Paytronix, a loyalty platform provider for restaurants and convenience stores, also successfully turned to a previous financial backer for help after restaurant revenue slowed significantly. In the Newton firm’s case, it was Great Hill Partners to the rescue. The private equity operator helped lead the way for $10 million worth of funding, nearly all of it in equity, in a deal to be announced on Tuesday. Great Hill, which first invested in Paytronix in 2017, wanted to make sure the company could stay largely intact in the coming months. Paytronix chief executive Andrew Robbins said he did lay off about 10 people, but without a new investment, the cuts to his 175-person workforce would have been much greater.
Perhaps the toughest traditional route for a starving startup right now is the initial public offering, because of the stock market’s volatility and the uncertainty surrounding the pandemic’s length. Renaissance Capital, a pre-IPO research provider for institutional investors, reports that only three IPOs took place nationwide this month, with a fourth one, Watertown-based Lyra Therapeutics, scheduled to price on Thursday. All four are biotechs. Matthew Kennedy, a market strategist at Renaissance, said he expects the door to open somewhat to other kinds of firms later this spring, and he noted that startups choosing to merge into an existing publicly traded shell company, such as what Boston-based DraftKings did last week, have had more success during the pandemic.
Going public is a tricky proposition in these times. Startups no longer take their shows on the road for face-to-face meetings with investors; instead, they’re pitching via phone and video conference. That’s what happened to Imara, a 20-person biotech in Boston developing drugs to treat blood disorders. Imara raised $86.5 million in its IPO last month, to cover the costs of two global trials, but not before its physical roadshow turned virtual by the time of the IPO because of coronavirus concerns.

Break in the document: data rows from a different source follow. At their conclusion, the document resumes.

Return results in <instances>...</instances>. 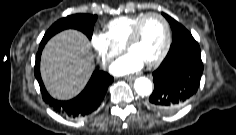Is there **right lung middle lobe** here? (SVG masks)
<instances>
[{"label": "right lung middle lobe", "mask_w": 236, "mask_h": 135, "mask_svg": "<svg viewBox=\"0 0 236 135\" xmlns=\"http://www.w3.org/2000/svg\"><path fill=\"white\" fill-rule=\"evenodd\" d=\"M96 19V15L89 14H75L62 18L48 29L41 43H46L53 35L68 28L80 30L91 39Z\"/></svg>", "instance_id": "1"}]
</instances>
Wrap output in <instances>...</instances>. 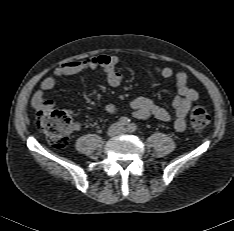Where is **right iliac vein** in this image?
Returning a JSON list of instances; mask_svg holds the SVG:
<instances>
[{"instance_id":"right-iliac-vein-1","label":"right iliac vein","mask_w":234,"mask_h":231,"mask_svg":"<svg viewBox=\"0 0 234 231\" xmlns=\"http://www.w3.org/2000/svg\"><path fill=\"white\" fill-rule=\"evenodd\" d=\"M116 131V127L111 128L110 132L113 134Z\"/></svg>"}]
</instances>
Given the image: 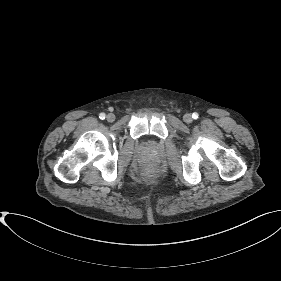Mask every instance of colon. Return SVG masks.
<instances>
[{
	"label": "colon",
	"instance_id": "1",
	"mask_svg": "<svg viewBox=\"0 0 281 281\" xmlns=\"http://www.w3.org/2000/svg\"><path fill=\"white\" fill-rule=\"evenodd\" d=\"M153 176H154V172L152 170L147 171L146 174H145L146 178H151Z\"/></svg>",
	"mask_w": 281,
	"mask_h": 281
}]
</instances>
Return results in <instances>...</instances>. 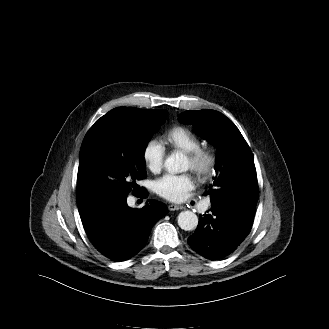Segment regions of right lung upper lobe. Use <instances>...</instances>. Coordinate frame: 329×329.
I'll return each mask as SVG.
<instances>
[{
  "label": "right lung upper lobe",
  "mask_w": 329,
  "mask_h": 329,
  "mask_svg": "<svg viewBox=\"0 0 329 329\" xmlns=\"http://www.w3.org/2000/svg\"><path fill=\"white\" fill-rule=\"evenodd\" d=\"M137 109V108H136ZM139 111H141L142 113H144V114H149V113H151L153 110H140V109H138ZM91 132H92V129L90 128V130L87 132V134H86V136H85V138H84V140H86L88 137H89V135L91 134ZM84 140H83V142H84ZM83 144V143H82Z\"/></svg>",
  "instance_id": "cb5924a9"
}]
</instances>
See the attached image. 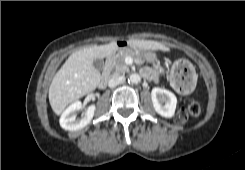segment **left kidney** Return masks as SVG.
I'll use <instances>...</instances> for the list:
<instances>
[{"label":"left kidney","instance_id":"left-kidney-1","mask_svg":"<svg viewBox=\"0 0 245 170\" xmlns=\"http://www.w3.org/2000/svg\"><path fill=\"white\" fill-rule=\"evenodd\" d=\"M151 99L155 111L166 118H171L174 116L177 98L176 96L163 88L155 87L151 92Z\"/></svg>","mask_w":245,"mask_h":170}]
</instances>
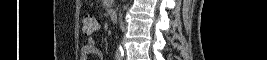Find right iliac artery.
<instances>
[{"label": "right iliac artery", "instance_id": "82829eb1", "mask_svg": "<svg viewBox=\"0 0 267 60\" xmlns=\"http://www.w3.org/2000/svg\"><path fill=\"white\" fill-rule=\"evenodd\" d=\"M116 60H122L124 58L123 54L117 53L115 56Z\"/></svg>", "mask_w": 267, "mask_h": 60}]
</instances>
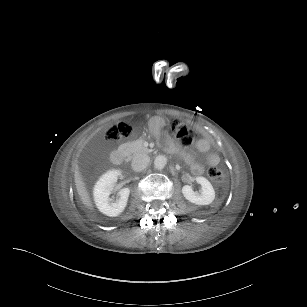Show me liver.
I'll return each mask as SVG.
<instances>
[{"label":"liver","instance_id":"liver-1","mask_svg":"<svg viewBox=\"0 0 307 307\" xmlns=\"http://www.w3.org/2000/svg\"><path fill=\"white\" fill-rule=\"evenodd\" d=\"M74 182H75L77 193L79 195V199L82 202V204L88 210L95 211V207H94L92 198L86 187V183L84 182V178L80 172V168L78 164L76 165L75 171H74Z\"/></svg>","mask_w":307,"mask_h":307}]
</instances>
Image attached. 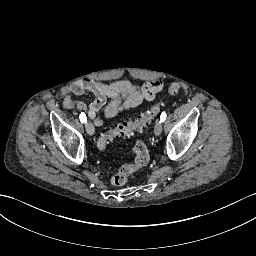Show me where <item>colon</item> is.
<instances>
[{"label":"colon","mask_w":256,"mask_h":256,"mask_svg":"<svg viewBox=\"0 0 256 256\" xmlns=\"http://www.w3.org/2000/svg\"><path fill=\"white\" fill-rule=\"evenodd\" d=\"M178 83H172L165 96L175 95L180 91ZM165 97L158 100L147 112L141 114L135 120H127L119 123L114 128L105 130L99 140L98 148L103 151L107 145L115 139L126 138L134 135L135 133L147 130L154 119L161 113ZM133 152L135 153V163L133 165H124L116 173L110 177V183L113 186L124 185L129 176L141 166L148 164L150 160V153L144 142L138 141L133 145Z\"/></svg>","instance_id":"obj_1"}]
</instances>
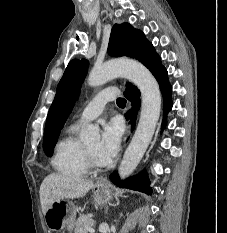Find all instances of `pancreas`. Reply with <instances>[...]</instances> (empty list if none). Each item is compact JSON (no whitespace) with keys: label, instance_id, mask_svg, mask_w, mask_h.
Returning <instances> with one entry per match:
<instances>
[{"label":"pancreas","instance_id":"1","mask_svg":"<svg viewBox=\"0 0 227 233\" xmlns=\"http://www.w3.org/2000/svg\"><path fill=\"white\" fill-rule=\"evenodd\" d=\"M94 225V221L88 215H80L75 222L74 233H87V228Z\"/></svg>","mask_w":227,"mask_h":233}]
</instances>
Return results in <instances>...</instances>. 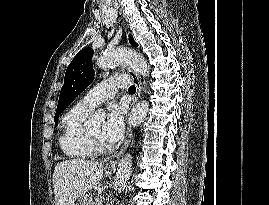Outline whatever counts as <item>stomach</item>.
I'll list each match as a JSON object with an SVG mask.
<instances>
[{
  "label": "stomach",
  "instance_id": "1",
  "mask_svg": "<svg viewBox=\"0 0 269 205\" xmlns=\"http://www.w3.org/2000/svg\"><path fill=\"white\" fill-rule=\"evenodd\" d=\"M112 170H113L112 166L106 165L104 167V171L106 174H111ZM74 205H93V201L90 196L83 194L78 197Z\"/></svg>",
  "mask_w": 269,
  "mask_h": 205
}]
</instances>
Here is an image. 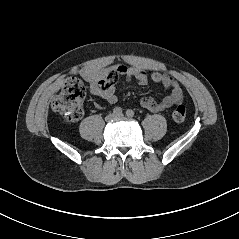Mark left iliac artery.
Listing matches in <instances>:
<instances>
[{"mask_svg": "<svg viewBox=\"0 0 239 239\" xmlns=\"http://www.w3.org/2000/svg\"><path fill=\"white\" fill-rule=\"evenodd\" d=\"M126 115H127L128 117L132 118V117H134L135 113H134L133 110L128 109V110L126 111Z\"/></svg>", "mask_w": 239, "mask_h": 239, "instance_id": "left-iliac-artery-1", "label": "left iliac artery"}]
</instances>
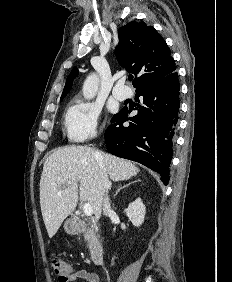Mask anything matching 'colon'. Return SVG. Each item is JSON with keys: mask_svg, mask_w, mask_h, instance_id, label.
Here are the masks:
<instances>
[{"mask_svg": "<svg viewBox=\"0 0 232 282\" xmlns=\"http://www.w3.org/2000/svg\"><path fill=\"white\" fill-rule=\"evenodd\" d=\"M50 264L54 275L60 282H66L68 276V267L65 262L56 254L50 256Z\"/></svg>", "mask_w": 232, "mask_h": 282, "instance_id": "1", "label": "colon"}]
</instances>
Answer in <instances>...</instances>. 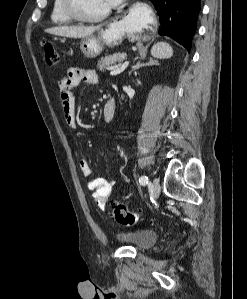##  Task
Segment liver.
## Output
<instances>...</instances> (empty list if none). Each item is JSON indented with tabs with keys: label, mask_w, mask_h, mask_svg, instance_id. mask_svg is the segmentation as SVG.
Here are the masks:
<instances>
[{
	"label": "liver",
	"mask_w": 247,
	"mask_h": 299,
	"mask_svg": "<svg viewBox=\"0 0 247 299\" xmlns=\"http://www.w3.org/2000/svg\"><path fill=\"white\" fill-rule=\"evenodd\" d=\"M100 28L97 26H58L45 30V32L61 37L85 38L92 35Z\"/></svg>",
	"instance_id": "6515ba94"
}]
</instances>
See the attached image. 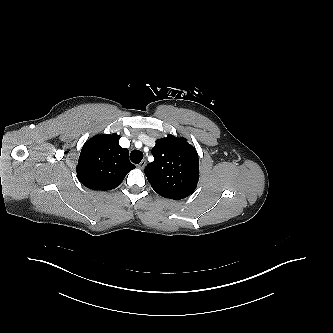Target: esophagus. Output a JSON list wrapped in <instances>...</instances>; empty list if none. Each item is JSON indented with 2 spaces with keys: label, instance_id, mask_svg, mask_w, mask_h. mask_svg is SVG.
<instances>
[{
  "label": "esophagus",
  "instance_id": "obj_1",
  "mask_svg": "<svg viewBox=\"0 0 333 333\" xmlns=\"http://www.w3.org/2000/svg\"><path fill=\"white\" fill-rule=\"evenodd\" d=\"M145 166H146V161H145V160H142V161L137 165V167H138L139 169H144Z\"/></svg>",
  "mask_w": 333,
  "mask_h": 333
}]
</instances>
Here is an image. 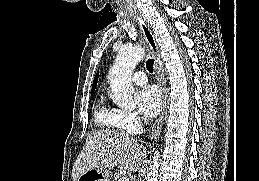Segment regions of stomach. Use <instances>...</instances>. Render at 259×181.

Few startups are this lucky anymore. Siobhan Dullea, chief executive at startup accelerator MassChallenge, said venture capital funding has all but seized up completely. Almost no one is taking even virtual meetings with startups, except for the VC firms that have already invested with them. Some are temporarily pivoting to pandemic-related work. But many others are going into hibernation.
Meanwhile, portfolio managers at VC and PE firms are busier than ever, trying to triage the firms where they have placed investments: Which companies should get more funding now, and which ones should not? John Ayer, partner at law firm Ropes & Gray, said investors want to protect their portfolio companies but are also reluctant to pump more capital into a business that’s likely to end up in bankruptcy now.
Greg Dracon, a general partner at .406 Ventures, said he has participated in more board meetings in the first four weeks of the pandemic than he has over any four-week period in his career. Some startups are told to trim their budgets. Some receive an extra infusion of cash. He said .406 decided to put more money into Randori because of the increasing need for cybersecurity, and its founders’ exceptional skill set.
It will be a time when winners get bigger, and losers fall by the wayside. Nixon Peabody corporate attorney Phil Taub said investors are often having to decide which firms they can let expire, and which ones they should keep going. The life-or-death decisions during this pandemic, it turns out, aren’t limited to the hospital rooms.